Material for this task below:

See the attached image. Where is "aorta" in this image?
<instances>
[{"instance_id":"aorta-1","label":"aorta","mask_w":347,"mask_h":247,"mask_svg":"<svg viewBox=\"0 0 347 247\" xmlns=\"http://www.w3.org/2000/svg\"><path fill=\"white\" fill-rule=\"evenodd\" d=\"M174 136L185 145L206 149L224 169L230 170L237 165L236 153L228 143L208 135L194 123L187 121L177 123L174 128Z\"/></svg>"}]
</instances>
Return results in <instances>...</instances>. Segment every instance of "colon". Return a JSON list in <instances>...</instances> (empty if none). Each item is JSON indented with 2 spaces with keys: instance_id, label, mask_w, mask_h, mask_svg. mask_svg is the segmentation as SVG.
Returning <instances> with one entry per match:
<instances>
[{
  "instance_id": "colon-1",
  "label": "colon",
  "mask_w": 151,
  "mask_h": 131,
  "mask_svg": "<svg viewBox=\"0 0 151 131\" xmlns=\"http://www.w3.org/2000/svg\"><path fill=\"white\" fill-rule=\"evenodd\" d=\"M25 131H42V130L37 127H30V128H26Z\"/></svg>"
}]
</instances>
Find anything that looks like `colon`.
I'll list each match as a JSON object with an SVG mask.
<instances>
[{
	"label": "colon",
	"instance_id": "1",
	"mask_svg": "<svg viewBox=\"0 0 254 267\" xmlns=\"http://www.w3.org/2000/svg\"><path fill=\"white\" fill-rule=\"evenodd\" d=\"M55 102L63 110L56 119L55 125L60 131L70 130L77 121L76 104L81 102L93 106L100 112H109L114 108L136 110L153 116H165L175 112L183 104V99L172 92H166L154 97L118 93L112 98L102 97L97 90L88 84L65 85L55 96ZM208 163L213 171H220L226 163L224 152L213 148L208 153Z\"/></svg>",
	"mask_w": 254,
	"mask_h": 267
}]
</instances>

End of Material for this task.

[Aim of the exercise]: Each line from the one containing "Return results in" to the close of the records must appear in the output exactly, and no other line.

[Output for this task]:
Return results in <instances>...</instances>. Segment every instance of "colon". Return a JSON list in <instances>...</instances> (empty if none). Each item is JSON indented with 2 spaces with keys: instance_id, label, mask_w, mask_h, mask_svg. mask_svg is the segmentation as SVG.
Returning <instances> with one entry per match:
<instances>
[{
  "instance_id": "colon-1",
  "label": "colon",
  "mask_w": 151,
  "mask_h": 131,
  "mask_svg": "<svg viewBox=\"0 0 151 131\" xmlns=\"http://www.w3.org/2000/svg\"><path fill=\"white\" fill-rule=\"evenodd\" d=\"M25 131H42V130L37 127H30V128H26Z\"/></svg>"
}]
</instances>
Find anything that looks like `colon`.
I'll list each match as a JSON object with an SVG mask.
<instances>
[{
	"label": "colon",
	"instance_id": "1",
	"mask_svg": "<svg viewBox=\"0 0 254 267\" xmlns=\"http://www.w3.org/2000/svg\"><path fill=\"white\" fill-rule=\"evenodd\" d=\"M55 102L63 110L56 119L55 125L60 131L70 130L77 121L76 104L81 102L93 106L100 112H109L114 108L136 110L153 116H165L175 112L183 104V99L172 92H166L154 97L118 93L112 98L102 97L97 90L88 84L65 85L55 96ZM208 163L213 171H220L226 163L224 152L213 148L208 153Z\"/></svg>",
	"mask_w": 254,
	"mask_h": 267
}]
</instances>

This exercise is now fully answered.